There’s so much captured here: the way that inequality and corruption go hand in hand, the way that displays of wealth and high levels of civic development often do too. There has always been a poor America, a rich America, a black America, a white America, a men’s America, a women’s America. Languages, countries of origin, who we love and how we worship. None of these divisions are new. What feels new right now is that it feels like we are all breaking down to the level of the pod. I feel constant anxiety about how many people are in my bubble. It makes me question my own values and good judgement. When I take down the barrier of the mask with someone new, I question their values and good judgement too, and this includes roommates and good friends and family and lovers alike. Don’t get me started on other people—everyone else gets my least compassion, my highest suspicion.
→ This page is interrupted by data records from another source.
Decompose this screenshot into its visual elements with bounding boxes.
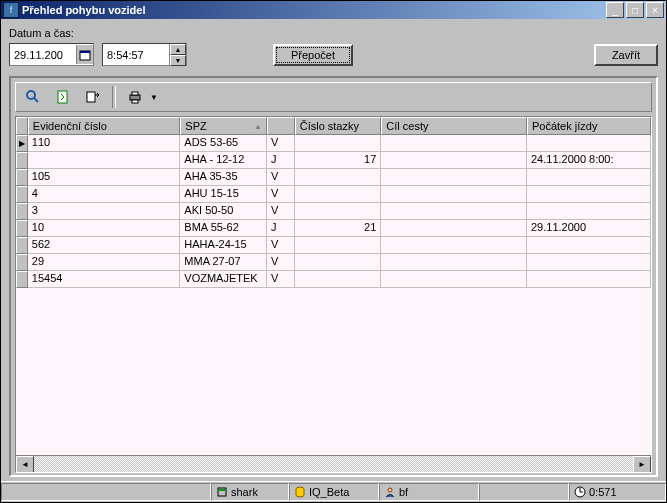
cell-ev: 29 <box>28 254 181 271</box>
scroll-track[interactable] <box>34 456 633 472</box>
search-icon[interactable] <box>20 85 46 109</box>
spin-up-button[interactable]: ▲ <box>170 44 186 55</box>
date-input[interactable] <box>10 47 76 63</box>
minimize-button[interactable]: _ <box>606 2 624 18</box>
scroll-right-button[interactable]: ► <box>633 456 651 473</box>
data-grid[interactable]: Evidenční číslo SPZ▲ Číslo stazky Cíl ce… <box>15 116 652 473</box>
row-selector[interactable] <box>16 220 28 237</box>
row-selector[interactable]: ▶ <box>16 135 28 152</box>
cell-stazka <box>295 186 382 203</box>
print-icon[interactable] <box>122 85 148 109</box>
row-selector[interactable] <box>16 271 28 288</box>
cell-pocatek <box>527 254 651 271</box>
cell-cil <box>381 152 527 169</box>
row-selector[interactable] <box>16 254 28 271</box>
cell-ev: 15454 <box>28 271 181 288</box>
col-stazka[interactable]: Číslo stazky <box>295 117 382 135</box>
user-icon <box>384 486 396 498</box>
cell-cil <box>381 254 527 271</box>
row-selector[interactable] <box>16 237 28 254</box>
cell-ev: 110 <box>28 135 181 152</box>
datetime-label: Datum a čas: <box>9 27 658 39</box>
row-selector[interactable] <box>16 203 28 220</box>
status-panel-empty1 <box>1 483 211 501</box>
col-evidencni[interactable]: Evidenční číslo <box>28 117 181 135</box>
table-row[interactable]: 3AKI 50-50V <box>16 203 651 220</box>
toolbar-separator <box>112 86 116 108</box>
cell-spz: AHA - 12-12 <box>180 152 267 169</box>
cell-pocatek <box>527 271 651 288</box>
cell-spz: BMA 55-62 <box>180 220 267 237</box>
col-spz[interactable]: SPZ▲ <box>180 117 267 135</box>
date-picker[interactable] <box>9 43 94 66</box>
col-pocatek[interactable]: Počátek jízdy <box>527 117 651 135</box>
status-panel-empty2 <box>479 483 569 501</box>
cell-pocatek <box>527 237 651 254</box>
app-icon: f <box>3 2 19 18</box>
cell-stazka: 17 <box>295 152 382 169</box>
table-row[interactable]: 4AHU 15-15V <box>16 186 651 203</box>
table-row[interactable]: 29MMA 27-07V <box>16 254 651 271</box>
titlebar: f Přehled pohybu vozidel _ □ × <box>1 1 666 19</box>
cell-stazka <box>295 254 382 271</box>
cell-stazka <box>295 203 382 220</box>
cell-stazka <box>295 169 382 186</box>
cell-cil <box>381 271 527 288</box>
grid-panel: ▼ Evidenční číslo SPZ▲ Číslo stazky Cíl … <box>9 76 658 477</box>
cell-spz: AHU 15-15 <box>180 186 267 203</box>
svg-rect-6 <box>130 95 140 100</box>
table-row[interactable]: 562HAHA-24-15V <box>16 237 651 254</box>
svg-point-2 <box>27 91 35 99</box>
cell-ev <box>28 152 181 169</box>
window-title: Přehled pohybu vozidel <box>22 4 604 16</box>
print-dropdown-icon[interactable]: ▼ <box>150 93 158 102</box>
recalc-button[interactable]: Přepočet <box>273 44 353 66</box>
row-selector[interactable] <box>16 186 28 203</box>
close-button[interactable]: Zavřít <box>594 44 658 66</box>
svg-rect-4 <box>58 91 67 103</box>
col-cil[interactable]: Cíl cesty <box>381 117 527 135</box>
cell-stazka <box>295 135 382 152</box>
cell-ev: 10 <box>28 220 181 237</box>
calendar-icon[interactable] <box>76 45 93 64</box>
row-selector-header <box>16 117 28 135</box>
status-panel-timer: 0:571 <box>569 483 666 501</box>
table-row[interactable]: 105AHA 35-35V <box>16 169 651 186</box>
table-row[interactable]: ▶110ADS 53-65V <box>16 135 651 152</box>
cell-type: V <box>267 254 295 271</box>
svg-rect-5 <box>87 92 95 102</box>
cell-ev: 562 <box>28 237 181 254</box>
cell-spz: AHA 35-35 <box>180 169 267 186</box>
close-window-button[interactable]: × <box>646 2 664 18</box>
cell-pocatek: 29.11.2000 <box>527 220 651 237</box>
cell-spz: HAHA-24-15 <box>180 237 267 254</box>
cell-cil <box>381 203 527 220</box>
spin-down-button[interactable]: ▼ <box>170 55 186 66</box>
cell-pocatek <box>527 169 651 186</box>
cell-spz: AKI 50-50 <box>180 203 267 220</box>
cell-cil <box>381 220 527 237</box>
col-type[interactable] <box>267 117 295 135</box>
grid-body: ▶110ADS 53-65VAHA - 12-12J1724.11.2000 8… <box>16 135 651 455</box>
scroll-left-button[interactable]: ◄ <box>16 456 34 473</box>
grid-toolbar: ▼ <box>15 82 652 112</box>
table-row[interactable]: 10BMA 55-62J2129.11.2000 <box>16 220 651 237</box>
grid-header: Evidenční číslo SPZ▲ Číslo stazky Cíl ce… <box>16 117 651 135</box>
svg-rect-10 <box>219 489 225 491</box>
table-row[interactable]: AHA - 12-12J1724.11.2000 8:00: <box>16 152 651 169</box>
svg-rect-1 <box>80 51 90 53</box>
time-picker[interactable]: ▲ ▼ <box>102 43 187 66</box>
refresh-icon[interactable] <box>50 85 76 109</box>
export-icon[interactable] <box>80 85 106 109</box>
time-input[interactable] <box>103 47 169 63</box>
status-panel-db: IQ_Beta <box>289 483 379 501</box>
horizontal-scrollbar[interactable]: ◄ ► <box>16 455 651 472</box>
row-selector[interactable] <box>16 169 28 186</box>
table-row[interactable]: 15454VOZMAJETEKV <box>16 271 651 288</box>
status-panel-user: bf <box>379 483 479 501</box>
row-selector[interactable] <box>16 152 28 169</box>
maximize-button[interactable]: □ <box>626 2 644 18</box>
cell-spz: MMA 27-07 <box>180 254 267 271</box>
cell-type: V <box>267 135 295 152</box>
cell-type: V <box>267 271 295 288</box>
I have some ways that I am required to be in the world, and some ways that I choose to be in the world. Whether or not I engage with the outside world, events are taking place in it without me. If I choose to withdraw more, I become more dependent on people whose inability to make that choice is being exploited: retail and food workers, delivery drivers, service providers, healthcare professionals. We’re all suspicious of each other, we’re all unhappy that our way of life has been tremendously disrupted at best and obliterated at worst. I feel that friction all day, I don’t have very many opportunities to recover and rest from that friction, and I don’t have very much hope that the status quo will change for many months at the earliest, and years at worst.
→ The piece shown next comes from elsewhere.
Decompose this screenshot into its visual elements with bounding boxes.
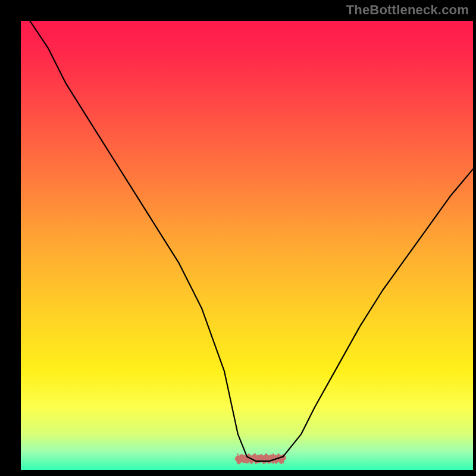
plot-area [21,21,473,470]
watermark-text: TheBottleneck.com [346,2,469,18]
chart-container: TheBottleneck.com [0,0,476,476]
bottleneck-chart [0,0,476,476]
One of the most shocking changes in real politics that has happened in my lifetime, the stuff underneath the bloated two party scrum, is the change in national mood between the open, assimilationist, culturally dominant, modern attitude of the United States towards the world (sometimes and somewhat reciprocated) and the closed, fearful, decaying attitude we all carry now. It’s been one of the most consistent social trendlines in my lifetime, connecting the end of “Made in USA” products at Wal-Mart to 9/11 to the shoe thrown at George W. Bush to ICE detention centers now and hundreds of thousands of corpses filled with Sackler family pharmecuticles.

(There’s a lot of erasure in this narrative. Throughout this period there have been people who have seen the ugly side, who did not participate in the civic religion. There was a girl I went to in high school who did her senior project on the Zapatistas and I sometimes think about her, and her vision of the world in relation to myself at my age. I didn’t know shit about this country or this world and when I’m honest with myself I admit that I don’t know shit about the future or what’s possible.)

One of my favorite pieces of media to revisit during the **** presidency has been Louis Malle’s 1986 documentary …And The Pursuit of Happiness (currently only available to watch through the Criterion Channel service). This documentary interviews many first generation immigrants, from a very diverse set of countries of origin and across the United States. One thing that pulses through the documentary like a pulse is the visible enthusiasm, excitement, that the interviewees have for the process of adapting to a new place.

There’s not much of that to be found right now. It’s like we’ve all woken up to the fact that we’re in a burning building, and nobody wants to evacuate without knowing who is going to be in control of who gets to come back in. It’s going to get worse before it gets better, but there’s no guarantee that it gets better.